Personal information
- Born: 11 June 1889 Ljuder, Lessebo, Sweden
- Died: 24 May 1976 (aged 86) Bromma, Stockholm, Sweden
- Height: 1.82 m (6 ft 0 in)
- Weight: 81 kg (179 lb)

Sport
- Sport: Athletics
- Event(s): Long jump, high jump, shot put, discus throw, javelin throw, decathlon
- Club: IFK Stockholm

Achievements and titles
- Personal best(s): LJ – 6.56 m (1912) HJ – 1.80 m (1908) SP – 13.15sq (1908) DT – 37.53 m (1908) JT – 52.77 m (1908) Decathlon – 5965 (1912)

Medal record
Representing Sweden
Olympic Games
| Silver medal – second place | 1912 Stockholm | Decathlon |

= Hugo Wieslander =

Swedish track and field athlete

Karl Hugo Wieslander (11 June 1889 – 24 May 1976) was a Swedish athlete. He set the inaugural world record in the pentathlon in Gothenburg in 1911 with a score of 5516 points. The following year, he finished second in the decathlon at the 1912 Summer Olympics in Stockholm, 688 points behind Jim Thorpe. In 1913, after it was discovered that Thorpe had played semi-professional baseball for a minor league team, Thorpe was disqualified for not being an amateur. Wieslander was declared the winner of the 1912 Olympics event and awarded the gold medal, which he refused to accept. In 1982, Thorpe was reinstated by the IOC with Hugo Wieslander as joint winners of the 1912 Olympic decathlon. The IOC announced 15 July 2022 that Thorpe's gold medal had been reinstated and Wieslander, whose family had considered Thorpe the rightful winner, became the silver medalist.

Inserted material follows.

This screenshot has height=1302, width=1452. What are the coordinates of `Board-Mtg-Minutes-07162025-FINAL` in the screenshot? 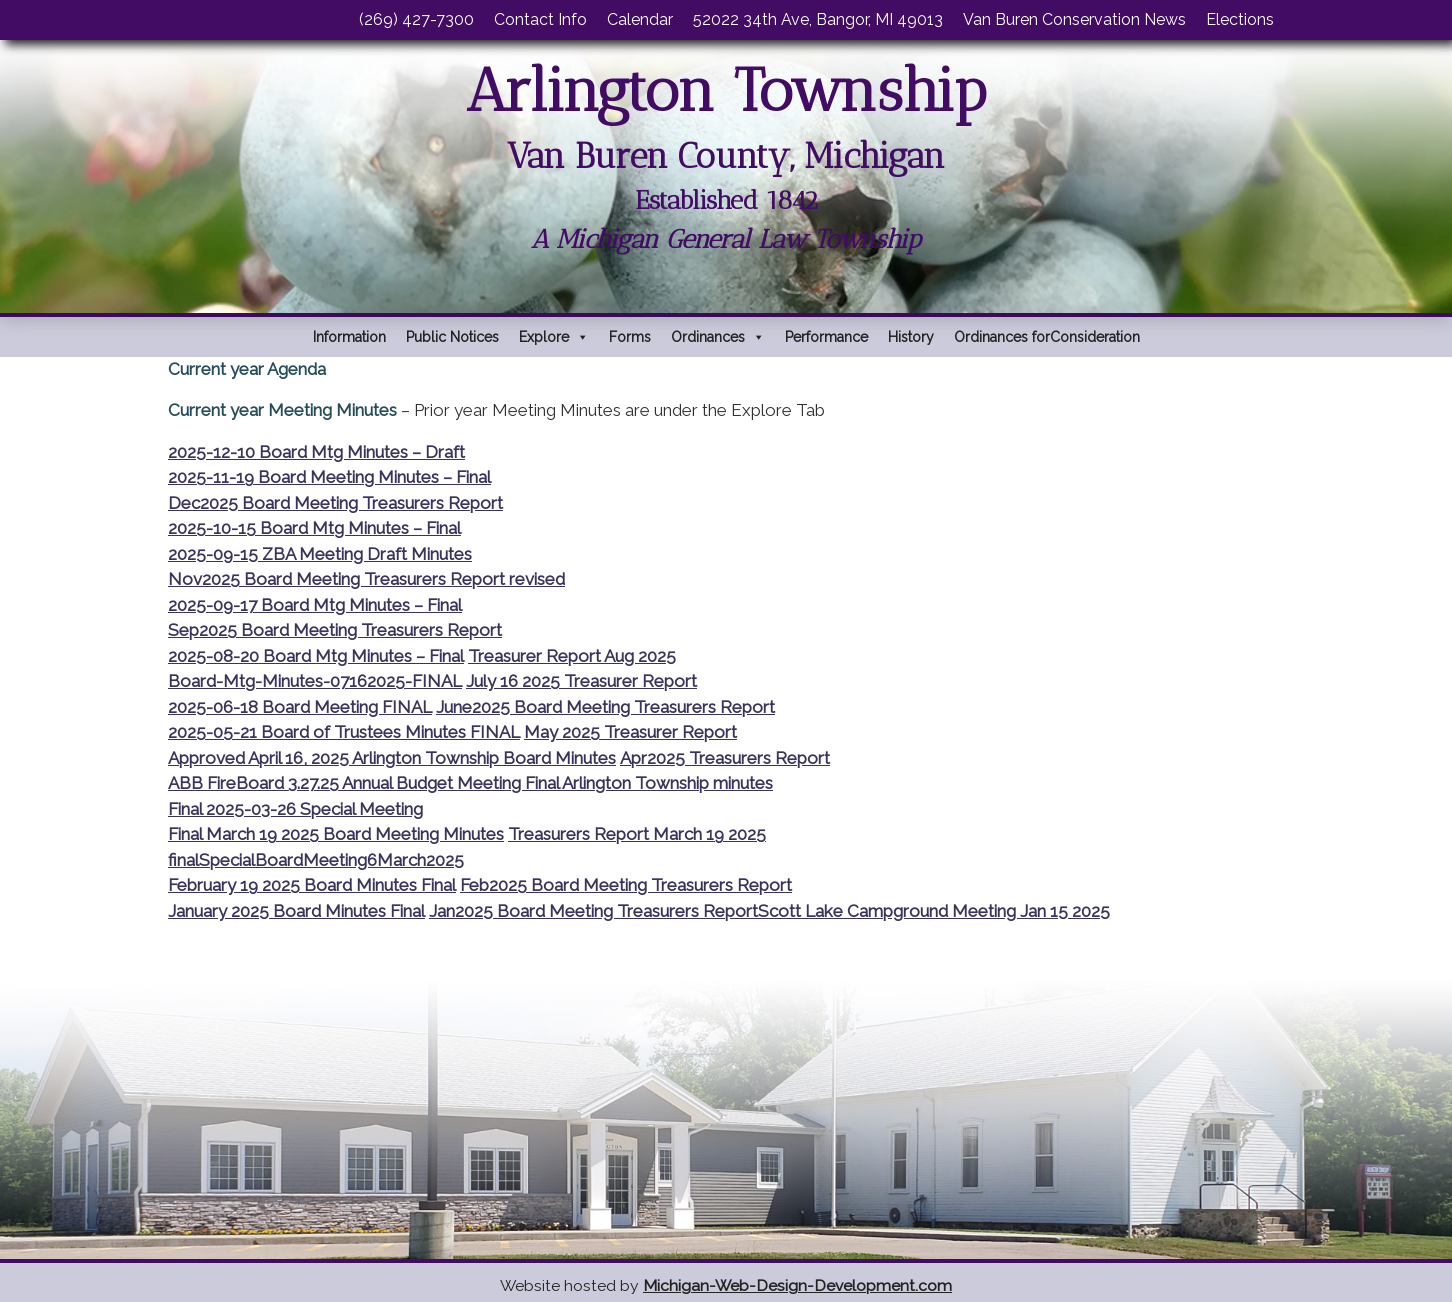 It's located at (315, 681).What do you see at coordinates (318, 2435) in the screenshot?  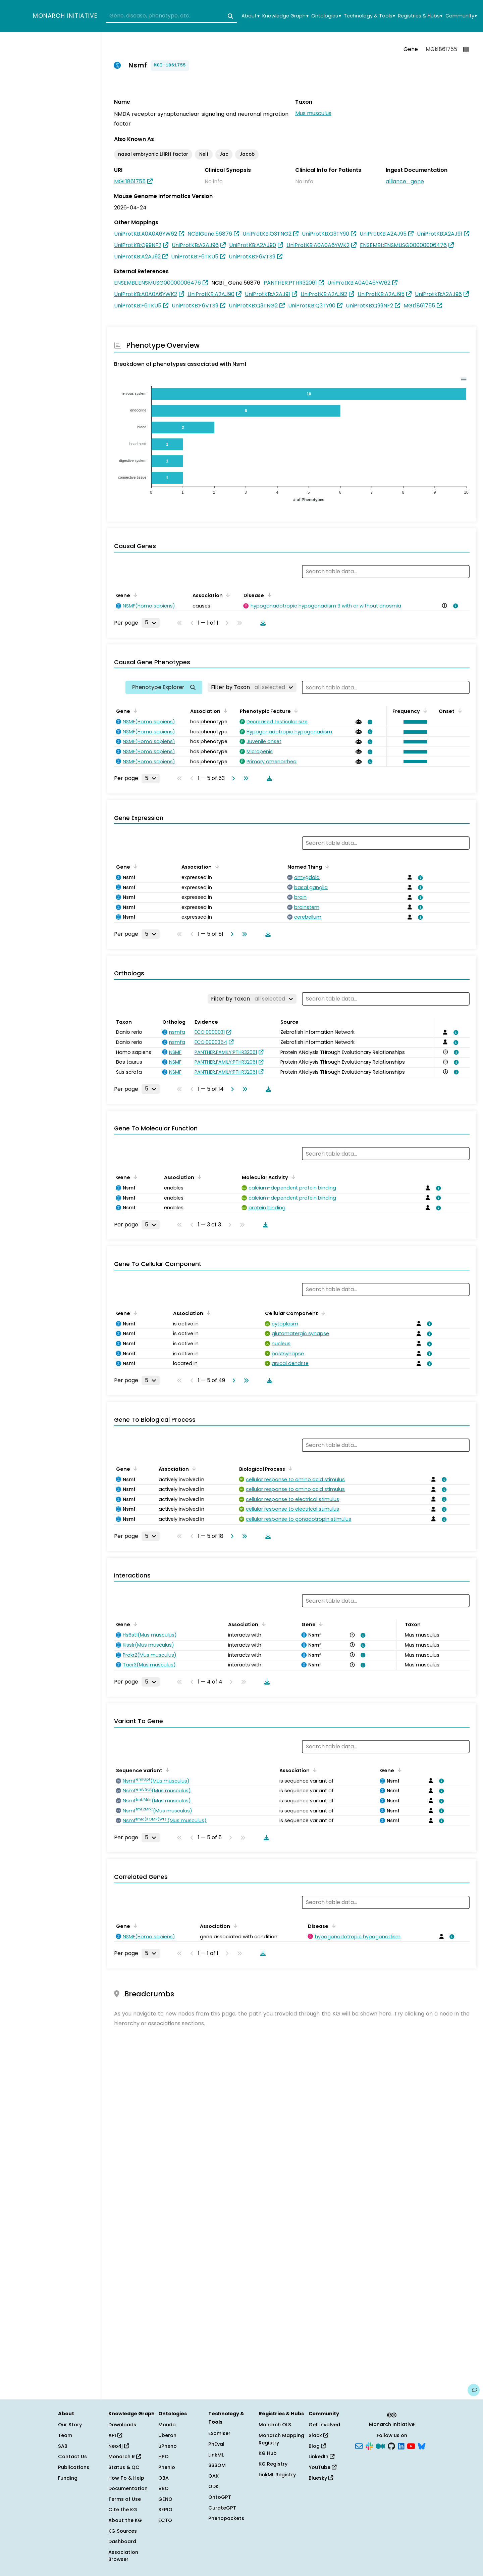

Wieslander competed in the long jump, discus throw, shot put and two types of javelin throw at the 1908 Olympics. He completed only the freestyle javelin throw event, in which he placed fifth. At the 1912 Olympics, besides his decathlon achievement, he finished seventh in the pentathlon. Nationally Wieslander won four Swedish titles: in the high jump (1907), decathlon (1909) and pentathlon (1910 and 1911); in 1906–1908 he placed second-third eight times in various jumping and throwing events. In 1913, he passed the state surveying exam and became employed by the Swedish cartography agency (:sv:Rikets allmänna kartverk).

For many years, he was uncomfortable with keeping the 1912 gold medal and contemplated returning it to Thorpe. In 1951, he reconsidered and instead donated it to the sports museum at the Swedish School of Sport and Health Sciences. In 1954, it was stolen from the museum and was never recovered.